Input material ▸
#####

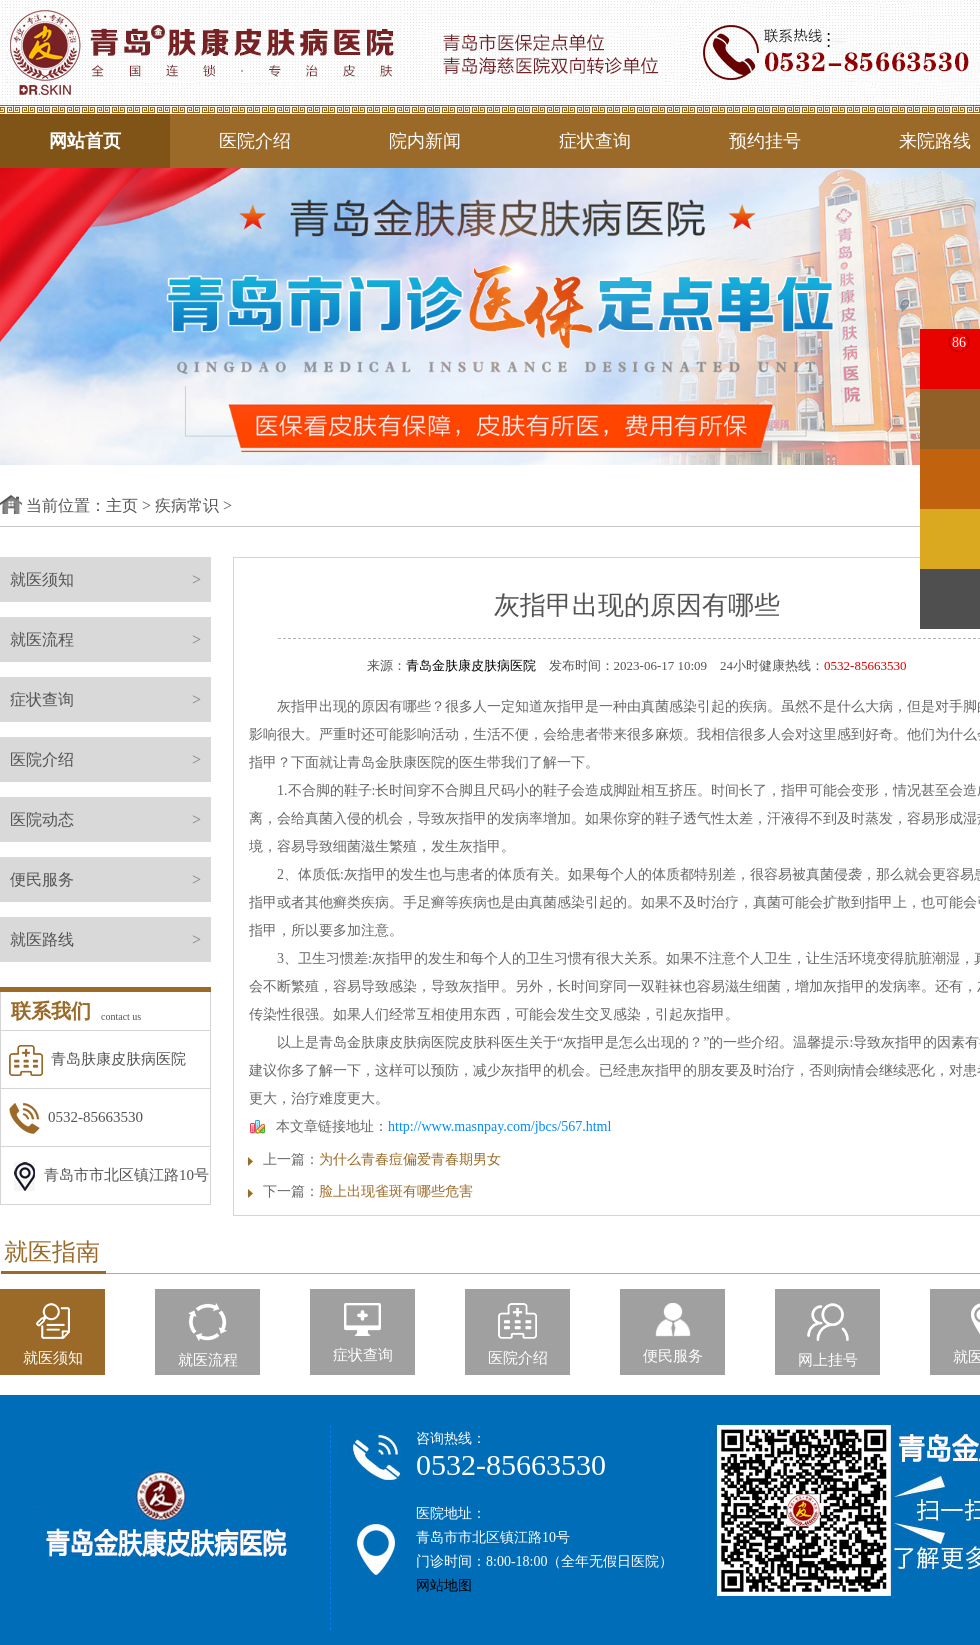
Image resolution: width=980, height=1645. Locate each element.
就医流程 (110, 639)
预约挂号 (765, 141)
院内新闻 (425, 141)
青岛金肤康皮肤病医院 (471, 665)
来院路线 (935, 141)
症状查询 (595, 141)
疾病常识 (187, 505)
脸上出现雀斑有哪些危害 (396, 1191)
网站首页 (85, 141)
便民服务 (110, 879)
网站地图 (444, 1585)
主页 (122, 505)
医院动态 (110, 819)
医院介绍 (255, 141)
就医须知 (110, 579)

#####

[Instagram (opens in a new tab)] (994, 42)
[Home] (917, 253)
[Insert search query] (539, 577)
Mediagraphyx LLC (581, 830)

#####

Problem statement ▸ Starting at the line above that holds "Image resolution: width=980, height=1645." and ending at the line that holds "就医须知 (110, 579)", transcribe each line exactly and include no other lines.

Written reply ▸
Image resolution: width=980, height=1645. Locate each element.
就医流程 (110, 639)
预约挂号 (765, 141)
院内新闻 (425, 141)
青岛金肤康皮肤病医院 (471, 665)
来院路线 (935, 141)
症状查询 (595, 141)
疾病常识 (187, 505)
脸上出现雀斑有哪些危害 (396, 1191)
网站首页 (85, 141)
便民服务 (110, 879)
网站地图 (444, 1585)
主页 (122, 505)
医院动态 (110, 819)
医院介绍 (255, 141)
就医须知 (110, 579)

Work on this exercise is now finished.